I don’t really notice it. The business is very much about getting people to buy new stuff. I don’t think things change much. They do for women, but for men I’m not so sure. The shirt I’m wearing now is 20 years old. I like that. In that sense I’m anti-fashion. I like wearing clothes you can wear for years. And you throw it out because it’s worn out, not because it’s out of fashion.

I think Andy Warhol said he liked “a good plain look”?

 

Exactly. I like what’s happening in menswear because you can find things you wouldn’t have been able to find before. Even for someone as traditional as me. I always liked suede saddle shoes and now you can get them in a range of different colors from different designers. I like having options, but I don’t refer to it as fashion. I wear the same stuff all the time. 

 

And what’s that?

 

One of my favorite designers was Adam Kimmel, but his brand closed. I often wear A.P.C. and I have a lot of stuff from Rag & Bone. My tailor in London is James Pearse who’s been operating since the 1960’s. He’s somewhat traditional and yet insane. I have a suit from him that’s all denim. You know, like jeans, but as a suit.
 

Where do you like to shop?

 

I like Supreme. Now, they have a store in Paris, but they used to just have the ones in New York, Los Angeles and Japan. I like what they do. I have a teenage son so we both go there. When we go together, he’s the youngest person in the store and I’m the oldest.
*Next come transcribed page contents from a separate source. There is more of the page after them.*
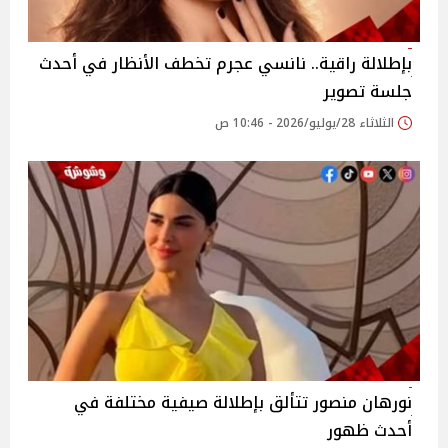
بإطلالة راقية.. نانسي عجرم تخطف الأنظار في أحدث
جلسة تصوير
الثلاثاء 28/يوليو/2026 - 10:46 ص
نورهان منصور تتألق بإطلالة صيفية مختلفة في
أحدث ظهور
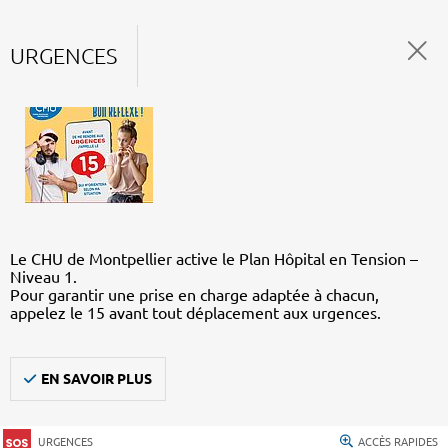
URGENCES
Le CHU de Montpellier active le Plan Hôpital en Tension –
Niveau 1.
Pour garantir une prise en charge adaptée à chacun,
appelez le 15 avant tout déplacement aux urgences.
EN SAVOIR PLUS
URGENCES
ACCÈS RAPIDES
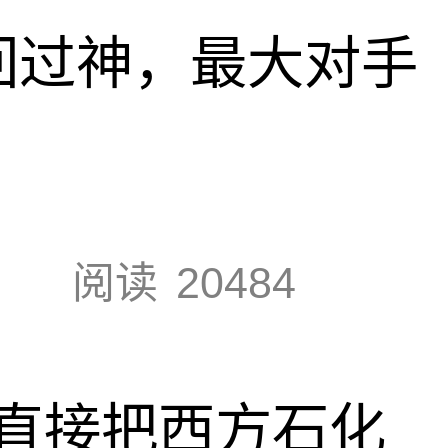
回过神，最大对手
阅读
20484
直接把西方石化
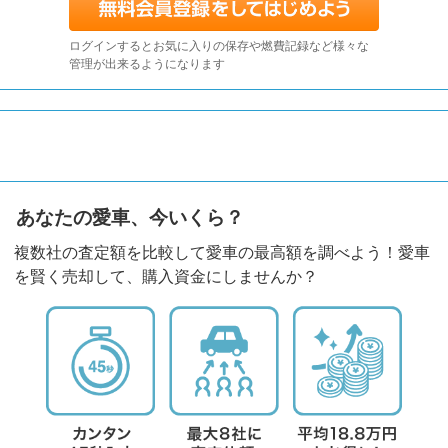
ログインするとお気に入りの保存や燃費記録など様々な
管理が出来るようになります
あなたの愛車、今いくら？
複数社の査定額を比較して愛車の最高額を調べよう！愛車
を賢く売却して、購入資金にしませんか？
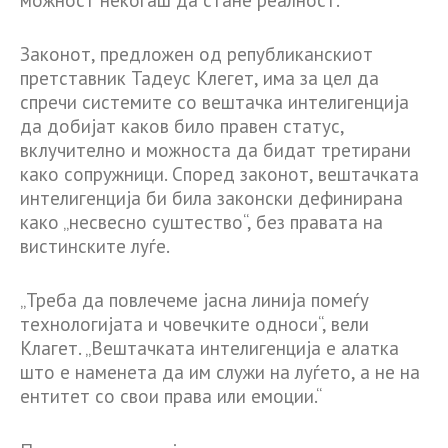
Законот, предложен од републиканскиот
претставник Тадеус Клегет, има за цел да
спречи системите со вештачка интелигенција
да добијат каков било правен статус,
вклучително и можноста да бидат третирани
како сопружници. Според законот, вештачката
интелигенција би била законски дефинирана
како „несвесно суштество“, без правата на
вистинските луѓе.
„Треба да повлечеме јасна линија помеѓу
технологијата и човечките односи“, вели
Клагет. „Вештачката интелигенција е алатка
што е наменета да им служи на луѓето, а не на
ентитет со свои права или емоции.“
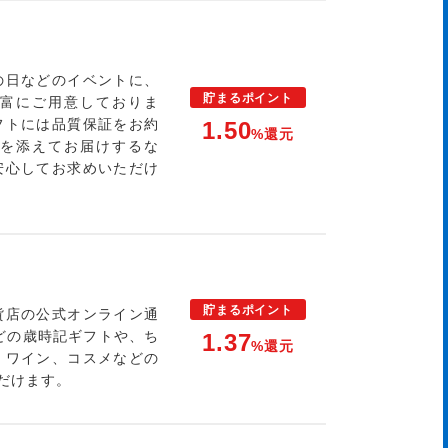
の日などのイベントに、
貯まる
ポイント
富にご用意しておりま
フトには品質保証をお約
1.50
%還元
を添えてお届けするな
安心してお求めいただけ
貯まる
ポイント
貨店の公式オンライン通
どの歳時記ギフトや、ち
1.37
%還元
、ワイン、コスメなどの
だけます。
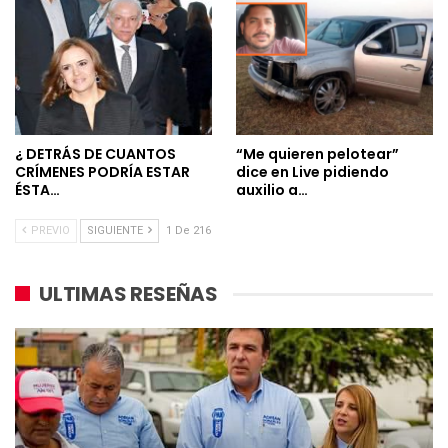
¿ DETRÁS DE CUANTOS
“Me quieren pelotear”
CRÍMENES PODRÍA ESTAR
dice en Live pidiendo
ÉSTA…
auxilio a…
PREVIO
SIGUIENTE
1 De 216
ULTIMAS RESEÑAS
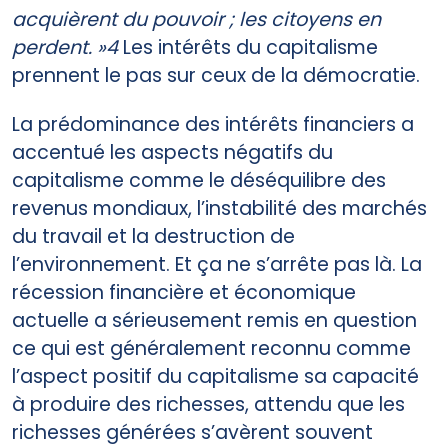
acquièrent du pouvoir ; les citoyens en
perdent. »4
Les intérêts du capitalisme
prennent le pas sur ceux de la démocratie.
La prédominance des intérêts financiers a
accentué les aspects négatifs du
capitalisme comme le déséquilibre des
revenus mondiaux, l’instabilité des marchés
du travail et la destruction de
l’environnement. Et ça ne s’arrête pas là. La
récession financière et économique
actuelle a sérieusement remis en question
ce qui est généralement reconnu comme
l’aspect positif du capitalisme sa capacité
à produire des richesses, attendu que les
richesses générées s’avèrent souvent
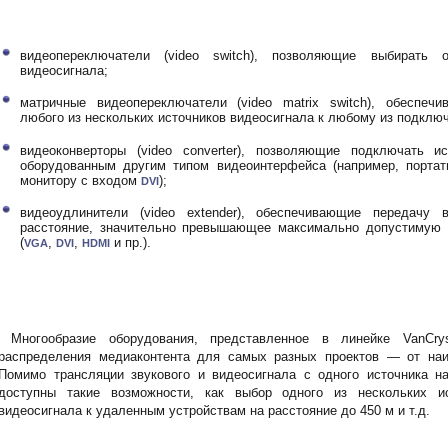
видеопереключатели (video switch), позволяющие выбирать 
видеосигнала;
матричные видеопереключатели (video matrix switch), обеспеч
любого из нескольких источников видеосигнала к любому из подклю
видеоконверторы (video converter), позволяющие подключать и
оборудованным другим типом видеоинтерфейса (например, порт
монитору с входом
);
DVI
видеоудлинители (video extender), обеспечивающие передачу
расстояние, значительно превышающее максимально допустимую 
(
,
,
и пр.).
VGA
DVI
HDMI
Многообразие оборудования, представленное в линейке VanCry
распределения медиаконтента для самых разных проектов — от наи
Помимо трансляции звукового и видеосигнала с одного источника на
доступны такие возможности, как выбор одного из нескольких ис
видеосигнала к удаленным устройствам на расстояние до 450 м и т.д.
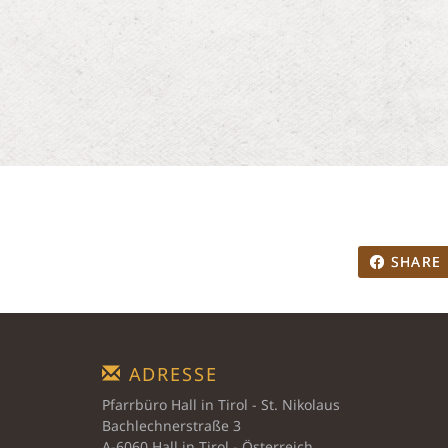
SHARE
ADRESSE
Pfarrbüro Hall in Tirol - St. Nikolaus
Bachlechnerstraße 3
A-6060 Hall in Tirol - Österreich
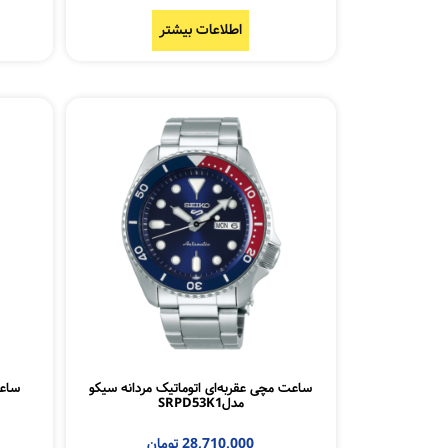
اطلاعات بیشتر
ساعت مچی عقربه‌ای اتوماتیک مردانه سیکو
ساعت
مدلSRPD53K1
28,710,000
تومان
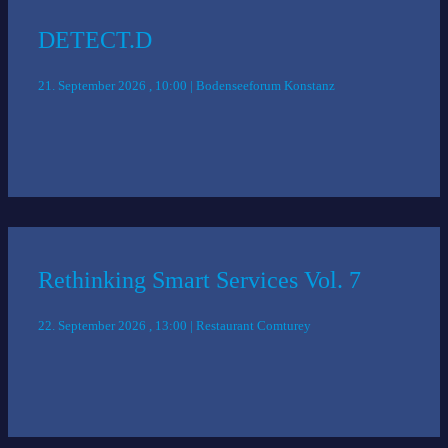
DETECT.D
21. September 2026 , 10:00 | Bodenseeforum Konstanz
Rethinking Smart Services Vol. 7
22. September 2026 , 13:00 | Restaurant Comturey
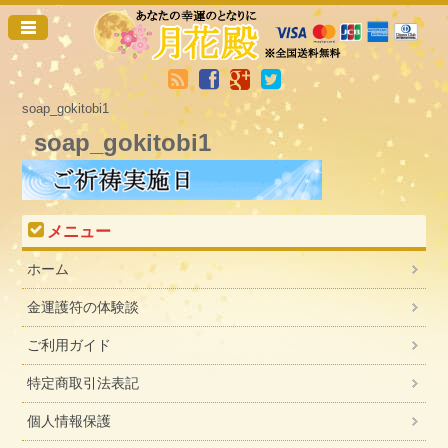
soap_gokitobi1
soap_gokitobi1
メニュー
ホーム
金運護符の体験談
ご利用ガイド
特定商取引法表記
個人情報保護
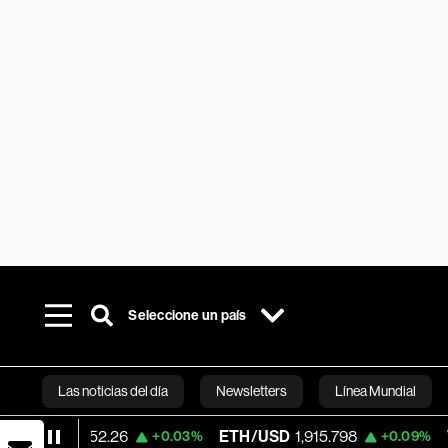
Seleccione un país
Las noticias del día
Newsletters
Línea Mundial
26
ETH/USD
1,915.798
Visa
362.50
+0.03%
+0.09%
-
Bloomberg 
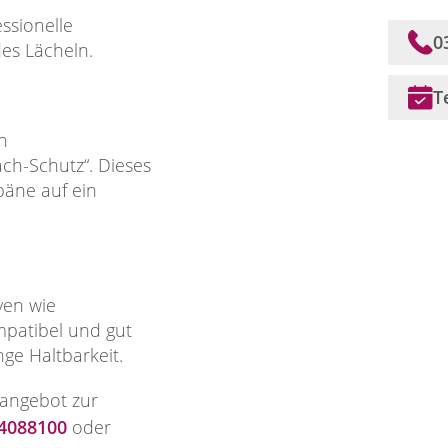
ssionelle
0
des Lächeln.
T
n
h-Schutz“. Dieses
äne auf ein
ven wie
mpatibel und gut
nge Haltbarkeit.
ieangebot zur
4088100
oder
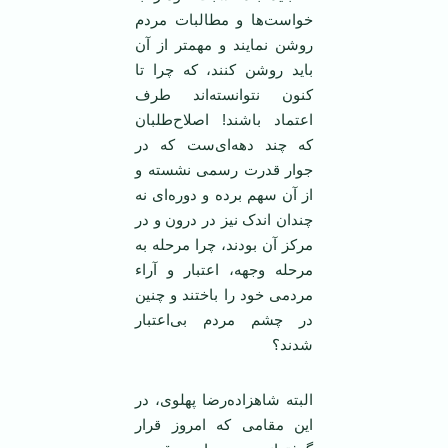
خواست‌ها و مطالبات مردم
روشن نمایند و مهمتر از آن
باید روشن کنند، که چرا تا
کنون نتوانسته‌اند طرف
اعتماد باشند! اصلاح‌طلبان
که چند دهه‌ای‌ست که در
جوار قدرت رسمی‌ نشسته و
از آن سهم برده و دوره‌ای نه
چندان اندک نیز در درون و در
مرکز آن بودند، چرا مرحله به
مرحله وجهه، اعتبار و آراء
مردمی خود را باختند و چنین
در چشم مردم بی‌اعتبار
شدند؟
البته شاهزاده‌رضا پهلوی، در
این مقامی که امروز قرار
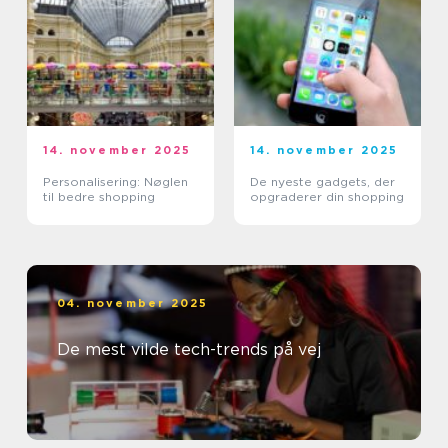
14. november 2025
14. november 2025
Personalisering: Nøglen
De nyeste gadgets, der
til bedre shopping
opgraderer din shopping
04. november 2025
De mest vilde tech-trends på vej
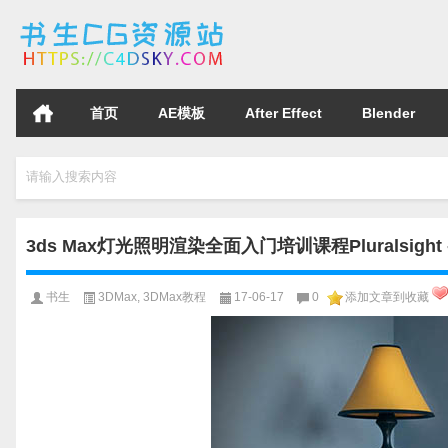
首页
AE模板
After Effect
Blender
请输入搜索内容
3ds Max灯光照明渲染全面入门培训课程Pluralsight - 3
书生
3DMax
,
3DMax教程
17-06-17
0
添加文章到收藏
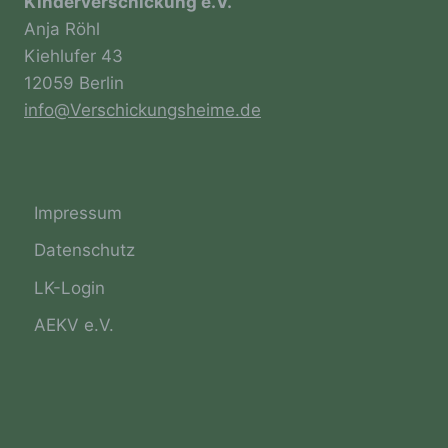
Kinderverschickung e.V.
Anja Röhl
Kiehlufer 43
g) Verantwortlicher oder für die
12059 Berlin
Verarbeitung Verantwortlicher
info@Verschickungsheime.de
Verantwortlicher oder für die Verarbeitung
Verantwortlicher ist die natürliche oder
juristische Person, Behörde, Einrichtung
oder andere Stelle, die allein oder
Impressum
gemeinsam mit anderen über die Zwecke
und Mittel der Verarbeitung von
Datenschutz
personenbezogenen Daten entscheidet. Sind
die Zwecke und Mittel dieser Verarbeitung
LK-Login
durch das Unionsrecht oder das Recht der
Mitgliedstaaten vorgegeben, so kann der
AEKV e.V.
Verantwortliche beziehungsweise können die
bestimmten Kriterien seiner Benennung nach
dem Unionsrecht oder dem Recht der
Mitgliedstaaten vorgesehen werden.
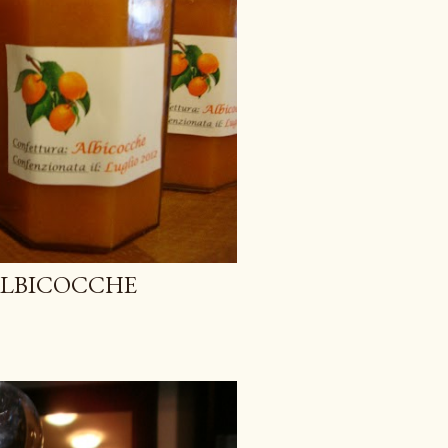
ALBICOCCHE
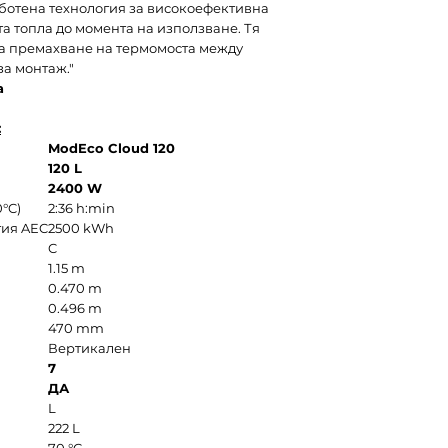
ботена технология за високоефективна
та топла до момента на използване. Тя
а премахване на термомоста между
за монтаж."
а
:
ModEco Cloud 120
120 L
2400 W
0°C)
2:36 h:min
гия AEC
2500 kWh
C
1.15 m
0.470 m
0.496 m
470 mm
Вертикален
7
ДА
L
222 L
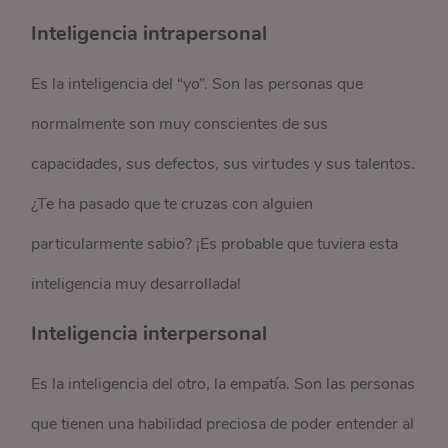
Inteligencia intrapersonal
Es la inteligencia del “yo”. Son las personas que
normalmente son muy conscientes de sus
capacidades, sus defectos, sus virtudes y sus talentos.
¿Te ha pasado que te cruzas con alguien
particularmente sabio? ¡Es probable que tuviera esta
inteligencia muy desarrollada!
Inteligencia interpersonal
Es la inteligencia del otro, la empatía. Son las personas
que tienen una habilidad preciosa de poder entender al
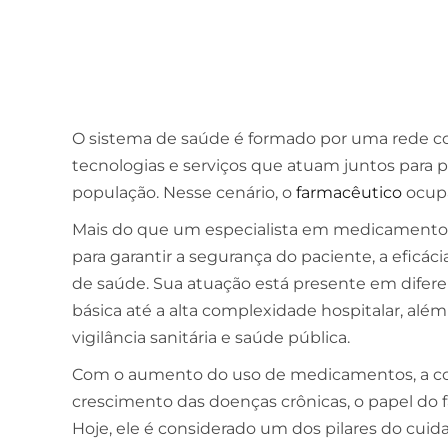
O sistema de saúde é formado por uma rede com
tecnologias e serviços que atuam juntos para 
população. Nesse cenário, o
farmacêutico
ocupa
Mais do que um especialista em medicamentos,
para garantir a segurança do paciente, a eficác
de saúde. Sua atuação está presente em difere
básica até a alta complexidade hospitalar, além
vigilância sanitária e saúde pública.
Com o aumento do uso de medicamentos, a co
crescimento das doenças crônicas, o papel do 
Hoje, ele é considerado um dos pilares do cui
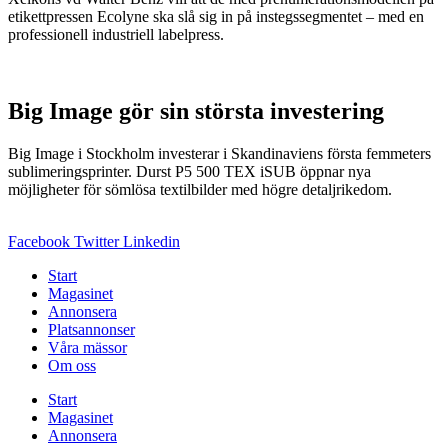
etikettpressen Ecolyne ska slå sig in på instegssegmentet – med en
professionell industriell labelpress.
Big Image gör sin största investering
Big Image i Stockholm investerar i Skandinaviens första femmeters
sublimeringsprinter. Durst P5 500 TEX iSUB öppnar nya
möjligheter för sömlösa textilbilder med högre detaljrikedom.
Facebook
Twitter
Linkedin
Start
Magasinet
Annonsera
Platsannonser
Våra mässor
Om oss
Start
Magasinet
Annonsera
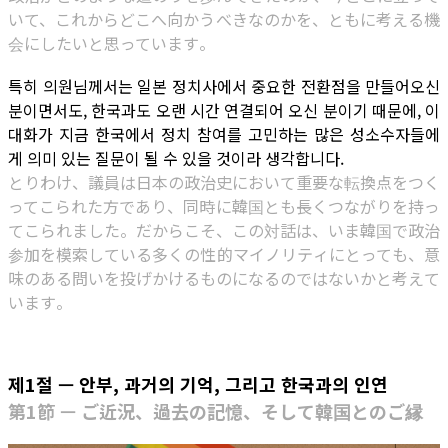
いて、これからどこへ向かうべきなのかを、ともに考える機
会にしたいと思っています。
특히 의원님께서는 일본 정치사에서 중요한 전환점을 만들어오신
분이면서도, 한국과도 오랜 시간 연결되어 오신 분이기 때문에, 이
대화가 지금 한국에서 정치 참여를 고민하는 많은 성소수자들에
게 의미 있는 질문이 될 수 있을 것이라 생각합니다.
とりわけ、議員は日本の政治史において重要な転換点をつく
ってこられた方であり、同時に韓国とも長くつながりを持っ
てこられました。だからこそ、この対話は、いま韓国で政治
参加を模索している多くの性的マイノリティにとっても、意
味のある問いを投げかけるものになるのではないかと考えて
います。
제1절 — 안부, 과거의 기억, 그리고 한국과의 인연
第1節 — ご近況、過去の記憶、そして韓国とのご縁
You’ve worked with Kate Moss a few times through your career, what is your relationship like?

 

Yes, I worked with her when she just turned 18. I wrote the ad with her and Mark Wahlberg in the early 90’s. I was friends with Corinne Day, do you know her?

Of course, she took some of the most iconic photos of her.


Yeah, she played a part in discovering Kate. She shot her portraits for The Face in 1990. Corinne and Mario Sorrenti were the best photographers to shoot Kate, I think. 

Do you have a favorite restaurant in New York?

 

It’s  one of the questions I hate, because I don’t want other people to go there. But I live right down the street from Il Buco and I like that place. I like going to the same restaurants because if they know you, they treat you better. I’ve been going to Indochine my entire adult life. The food is good and the waitresses are beautiful. I like institutions. Like in Paris where you can go to the same restaurants for 20 years in a row and it all stays the same.

 

And one last question, have you ever been starstruck?

Yes, when I interviewed Gore Vidal. That’s the closest I’ve ever been to being starstruck. I had read all of his books and I was a big fan.  I definitely idolized him. Probably because he was a writer and I was a writer. 

And how did it go?


Really well. I think it was a great interview. I gave him one of my books and he told me he liked it. That was huge for me.